** Problem to work on **
Look through the entries below and show every line containing the word "search".
»»
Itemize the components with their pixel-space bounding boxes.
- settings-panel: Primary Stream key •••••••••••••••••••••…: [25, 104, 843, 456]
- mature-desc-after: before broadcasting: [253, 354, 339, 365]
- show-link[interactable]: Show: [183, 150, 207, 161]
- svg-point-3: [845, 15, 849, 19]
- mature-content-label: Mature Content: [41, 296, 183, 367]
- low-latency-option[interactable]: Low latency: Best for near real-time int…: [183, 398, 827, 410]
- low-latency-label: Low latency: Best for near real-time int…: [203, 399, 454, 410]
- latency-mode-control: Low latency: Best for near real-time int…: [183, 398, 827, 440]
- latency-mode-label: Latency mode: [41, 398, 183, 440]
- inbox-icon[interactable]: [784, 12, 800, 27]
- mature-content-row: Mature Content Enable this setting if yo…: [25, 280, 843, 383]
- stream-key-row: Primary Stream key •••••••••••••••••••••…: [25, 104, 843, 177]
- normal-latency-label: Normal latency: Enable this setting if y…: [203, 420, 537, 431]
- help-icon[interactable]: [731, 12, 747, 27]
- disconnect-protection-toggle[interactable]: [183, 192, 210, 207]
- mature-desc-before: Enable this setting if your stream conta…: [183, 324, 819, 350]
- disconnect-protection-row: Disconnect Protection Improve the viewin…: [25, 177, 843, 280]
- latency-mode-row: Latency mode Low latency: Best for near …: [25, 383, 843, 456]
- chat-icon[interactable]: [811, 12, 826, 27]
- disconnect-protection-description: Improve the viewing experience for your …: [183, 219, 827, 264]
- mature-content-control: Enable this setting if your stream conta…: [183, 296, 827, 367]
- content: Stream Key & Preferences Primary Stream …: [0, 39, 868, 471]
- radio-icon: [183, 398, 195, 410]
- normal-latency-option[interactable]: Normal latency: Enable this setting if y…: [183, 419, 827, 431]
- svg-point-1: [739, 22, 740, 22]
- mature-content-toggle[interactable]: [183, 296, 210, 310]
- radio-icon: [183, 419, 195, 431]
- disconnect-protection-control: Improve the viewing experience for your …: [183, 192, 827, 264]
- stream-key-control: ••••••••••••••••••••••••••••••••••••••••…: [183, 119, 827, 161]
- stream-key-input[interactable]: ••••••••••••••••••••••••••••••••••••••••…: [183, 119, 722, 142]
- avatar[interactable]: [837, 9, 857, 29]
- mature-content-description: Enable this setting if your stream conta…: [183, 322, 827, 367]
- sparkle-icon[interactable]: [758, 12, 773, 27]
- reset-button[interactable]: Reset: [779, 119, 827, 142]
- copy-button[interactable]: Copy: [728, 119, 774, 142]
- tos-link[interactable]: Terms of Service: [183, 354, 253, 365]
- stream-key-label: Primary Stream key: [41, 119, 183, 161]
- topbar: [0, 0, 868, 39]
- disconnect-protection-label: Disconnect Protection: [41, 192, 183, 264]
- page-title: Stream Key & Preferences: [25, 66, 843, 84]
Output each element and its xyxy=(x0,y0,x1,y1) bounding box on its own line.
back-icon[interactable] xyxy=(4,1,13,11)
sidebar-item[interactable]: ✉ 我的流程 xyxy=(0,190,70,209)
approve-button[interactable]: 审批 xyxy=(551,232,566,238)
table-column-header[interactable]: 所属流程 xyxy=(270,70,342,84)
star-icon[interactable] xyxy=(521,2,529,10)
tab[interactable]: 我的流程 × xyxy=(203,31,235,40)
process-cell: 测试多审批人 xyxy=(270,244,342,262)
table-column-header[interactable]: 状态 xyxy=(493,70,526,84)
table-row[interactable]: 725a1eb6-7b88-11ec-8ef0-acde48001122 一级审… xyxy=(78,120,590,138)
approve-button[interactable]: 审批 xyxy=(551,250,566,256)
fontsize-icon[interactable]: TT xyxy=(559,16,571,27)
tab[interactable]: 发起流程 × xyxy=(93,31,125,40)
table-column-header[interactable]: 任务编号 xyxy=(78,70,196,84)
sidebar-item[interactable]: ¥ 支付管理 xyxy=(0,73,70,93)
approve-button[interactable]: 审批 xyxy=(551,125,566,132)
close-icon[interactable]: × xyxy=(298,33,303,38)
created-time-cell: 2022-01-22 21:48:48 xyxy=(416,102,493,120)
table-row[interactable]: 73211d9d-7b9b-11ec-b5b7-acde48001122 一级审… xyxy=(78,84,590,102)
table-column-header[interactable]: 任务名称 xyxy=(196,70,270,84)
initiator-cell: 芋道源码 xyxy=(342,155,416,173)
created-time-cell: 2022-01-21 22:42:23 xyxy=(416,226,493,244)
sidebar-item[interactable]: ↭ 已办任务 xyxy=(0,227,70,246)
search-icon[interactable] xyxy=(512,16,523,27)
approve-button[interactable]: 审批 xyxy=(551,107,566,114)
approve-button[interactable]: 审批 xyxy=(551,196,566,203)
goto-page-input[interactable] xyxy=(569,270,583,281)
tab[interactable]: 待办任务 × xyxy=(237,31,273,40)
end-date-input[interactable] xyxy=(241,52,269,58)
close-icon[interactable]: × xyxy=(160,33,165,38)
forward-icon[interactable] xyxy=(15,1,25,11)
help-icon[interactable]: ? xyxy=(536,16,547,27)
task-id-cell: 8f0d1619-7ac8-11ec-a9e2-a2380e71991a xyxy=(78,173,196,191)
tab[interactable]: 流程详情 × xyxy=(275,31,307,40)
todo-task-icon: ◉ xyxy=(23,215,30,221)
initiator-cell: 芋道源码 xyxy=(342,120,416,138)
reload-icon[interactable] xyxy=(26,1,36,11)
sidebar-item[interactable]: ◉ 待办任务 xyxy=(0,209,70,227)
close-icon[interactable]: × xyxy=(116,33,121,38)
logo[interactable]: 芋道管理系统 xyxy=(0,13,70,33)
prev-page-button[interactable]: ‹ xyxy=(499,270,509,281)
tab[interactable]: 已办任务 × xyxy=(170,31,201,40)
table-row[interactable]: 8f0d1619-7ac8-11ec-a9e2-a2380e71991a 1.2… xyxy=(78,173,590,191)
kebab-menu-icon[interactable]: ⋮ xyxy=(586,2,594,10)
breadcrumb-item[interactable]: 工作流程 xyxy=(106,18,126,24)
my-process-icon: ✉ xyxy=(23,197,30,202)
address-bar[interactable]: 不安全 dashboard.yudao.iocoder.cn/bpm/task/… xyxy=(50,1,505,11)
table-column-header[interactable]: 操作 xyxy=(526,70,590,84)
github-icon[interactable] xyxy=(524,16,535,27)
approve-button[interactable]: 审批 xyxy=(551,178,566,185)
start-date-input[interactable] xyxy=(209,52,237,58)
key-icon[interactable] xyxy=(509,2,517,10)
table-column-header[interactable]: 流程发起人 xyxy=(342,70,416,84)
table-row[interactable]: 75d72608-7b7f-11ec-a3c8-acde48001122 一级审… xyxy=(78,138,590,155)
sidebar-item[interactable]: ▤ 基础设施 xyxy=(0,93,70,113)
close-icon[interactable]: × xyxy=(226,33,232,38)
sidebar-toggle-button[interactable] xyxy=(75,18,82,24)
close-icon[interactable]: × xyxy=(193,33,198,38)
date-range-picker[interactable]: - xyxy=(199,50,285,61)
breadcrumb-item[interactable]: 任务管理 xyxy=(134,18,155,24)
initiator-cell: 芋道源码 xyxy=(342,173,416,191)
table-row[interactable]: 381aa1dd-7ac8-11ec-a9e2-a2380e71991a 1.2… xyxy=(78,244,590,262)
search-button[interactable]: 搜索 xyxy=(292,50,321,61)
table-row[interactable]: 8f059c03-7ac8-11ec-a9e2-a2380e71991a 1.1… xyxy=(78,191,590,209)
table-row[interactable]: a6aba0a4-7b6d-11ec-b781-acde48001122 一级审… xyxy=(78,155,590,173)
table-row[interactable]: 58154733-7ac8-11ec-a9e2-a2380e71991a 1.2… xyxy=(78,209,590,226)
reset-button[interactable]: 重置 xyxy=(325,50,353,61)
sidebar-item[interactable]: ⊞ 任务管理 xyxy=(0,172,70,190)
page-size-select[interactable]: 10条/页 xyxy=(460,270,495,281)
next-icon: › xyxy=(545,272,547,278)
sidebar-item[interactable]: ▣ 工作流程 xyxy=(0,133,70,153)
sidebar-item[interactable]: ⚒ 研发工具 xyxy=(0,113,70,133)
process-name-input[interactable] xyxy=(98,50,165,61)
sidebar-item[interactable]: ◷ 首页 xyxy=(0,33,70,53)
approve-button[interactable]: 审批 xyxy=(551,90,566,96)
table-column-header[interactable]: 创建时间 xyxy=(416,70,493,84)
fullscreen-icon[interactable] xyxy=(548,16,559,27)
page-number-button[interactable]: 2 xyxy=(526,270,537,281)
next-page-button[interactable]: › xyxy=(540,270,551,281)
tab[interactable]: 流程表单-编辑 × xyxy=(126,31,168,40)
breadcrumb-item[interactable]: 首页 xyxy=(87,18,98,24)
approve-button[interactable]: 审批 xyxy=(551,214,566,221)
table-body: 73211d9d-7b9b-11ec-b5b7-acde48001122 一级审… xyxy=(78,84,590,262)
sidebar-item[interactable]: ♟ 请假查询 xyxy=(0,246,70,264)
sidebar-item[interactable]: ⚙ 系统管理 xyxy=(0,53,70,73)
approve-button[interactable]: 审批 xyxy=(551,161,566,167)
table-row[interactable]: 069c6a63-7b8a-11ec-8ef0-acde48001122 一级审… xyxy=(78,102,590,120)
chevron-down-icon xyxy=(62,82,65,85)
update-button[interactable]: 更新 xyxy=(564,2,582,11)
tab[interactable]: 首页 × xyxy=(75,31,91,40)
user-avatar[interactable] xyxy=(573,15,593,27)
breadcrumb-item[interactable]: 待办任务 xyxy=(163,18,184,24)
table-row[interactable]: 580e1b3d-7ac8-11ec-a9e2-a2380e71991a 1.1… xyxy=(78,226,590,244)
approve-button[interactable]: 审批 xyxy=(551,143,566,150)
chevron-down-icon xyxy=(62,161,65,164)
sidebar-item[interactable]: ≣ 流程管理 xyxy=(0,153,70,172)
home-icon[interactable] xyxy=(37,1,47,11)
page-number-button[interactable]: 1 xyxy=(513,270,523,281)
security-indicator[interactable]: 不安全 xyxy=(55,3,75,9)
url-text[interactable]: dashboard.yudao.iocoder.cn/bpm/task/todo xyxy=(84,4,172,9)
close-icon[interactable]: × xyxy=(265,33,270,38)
««
** Exercise result **
search-icon[interactable] xyxy=(512,16,523,27)
search-button[interactable]: 搜索 xyxy=(292,50,321,61)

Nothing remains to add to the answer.